### [WHAT YOU HAVE TO DO]
Lines containing the word "aucune" are to be copied from the data below.

### [RECORDS FOR PROCESSING]
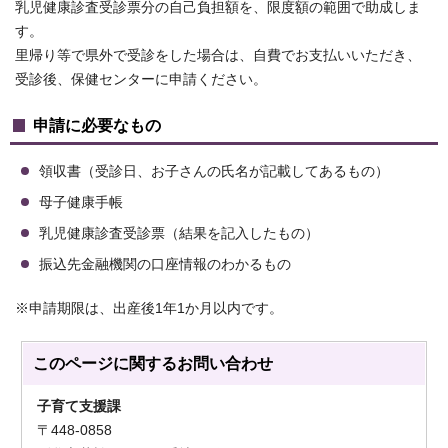
乳児健康診査受診票分の自己負担額を、限度額の範囲で助成しま
す。
里帰り等で県外で受診をした場合は、自費でお支払いいただき、
受診後、保健センターに申請ください。
申請に必要なもの
領収書（受診日、お子さんの氏名が記載してあるもの）
母子健康手帳
乳児健康診査受診票（結果を記入したもの）
振込先金融機関の口座情報のわかるもの
※申請期限は、出産後1年1か月以内です。
このページに関する
お問い合わせ
子育て支援課
〒448-0858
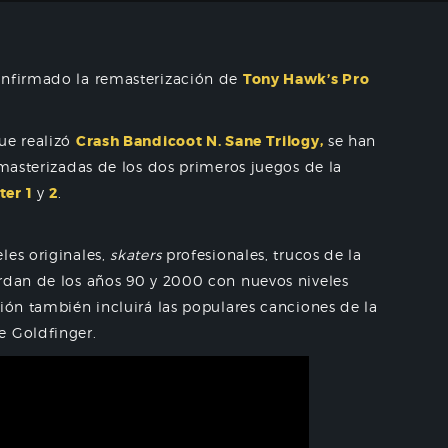
nfirmado la remasterización de
Tony Hawk’s Pro
que realizó
Crash Bandicoot N. Sane Trilogy,
se han
emasterizadas de los dos primeros juegos de la
er 1
y
2
.
les originales,
skaters
profesionales, trucos de la
erdan de los años 90 y 2000 con nuevos niveles
ción también incluirá las populares canciones de la
e Goldfinger.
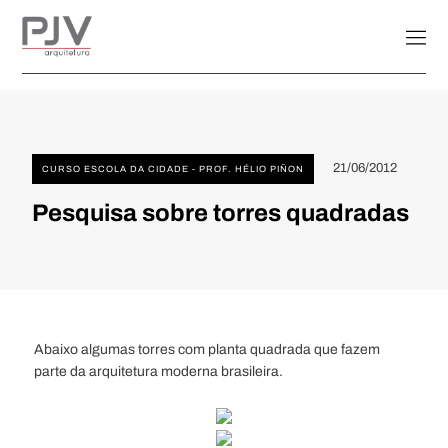
21/06/2012
CURSO ESCOLA DA CIDADE - PROF. HÉLIO PIÑON
Pesquisa sobre torres quadradas
Abaixo algumas torres com planta quadrada que fazem
parte da arquitetura moderna brasileira.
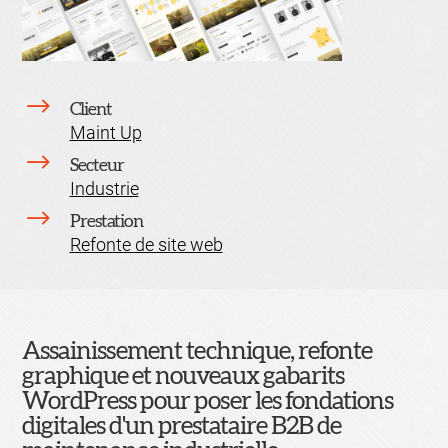
$
Client
Maint Up
$
Secteur
Industrie
$
Prestation
Refonte de site web
Assainissement technique, refonte
graphique et nouveaux gabarits
WordPress pour poser les fondations
digitales d'un prestataire B2B de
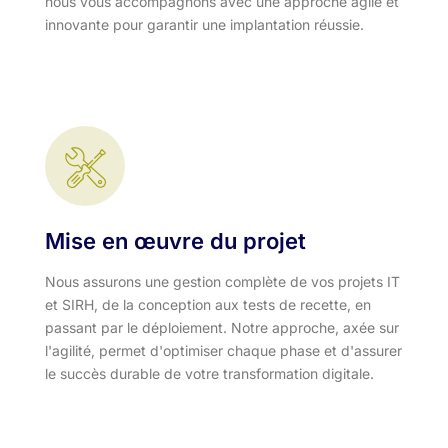
nous vous accompagnons avec une approche agile et
innovante pour garantir une implantation réussie.
Mise en œuvre du projet
Nous assurons une gestion complète de vos projets IT
et SIRH, de la conception aux tests de recette, en
passant par le déploiement. Notre approche, axée sur
l'agilité, permet d'optimiser chaque phase et d'assurer
le succès durable de votre transformation digitale.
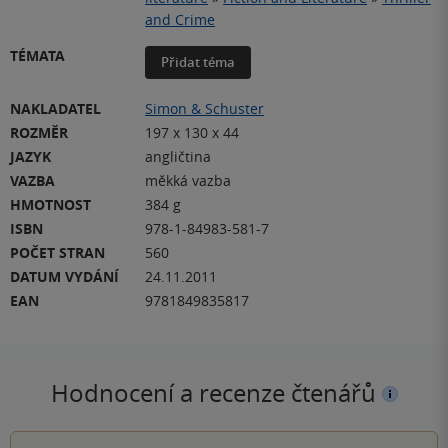
and Crime
TÉMATA
Přidat téma
NAKLADATEL
Simon & Schuster
ROZMĚR
197 x 130 x 44
JAZYK
angličtina
VAZBA
měkká vazba
HMOTNOST
384 g
ISBN
978-1-84983-581-7
POČET STRAN
560
DATUM VYDÁNÍ
24.11.2011
EAN
9781849835817
Hodnocení a recenze čtenářů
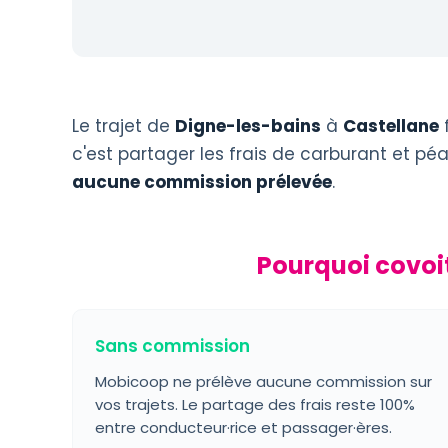
Le trajet de
Digne-les-bains
à
Castellane
c'est partager les frais de carburant et p
aucune commission prélevée
.
Pourquoi covoi
Sans commission
Mobicoop ne prélève aucune commission sur
vos trajets. Le partage des frais reste 100%
entre conducteur·rice et passager·ères.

### [SOLUTION TO THIS EXERCISE]
aucune commission prélevée
Mobicoop ne prélève aucune commission sur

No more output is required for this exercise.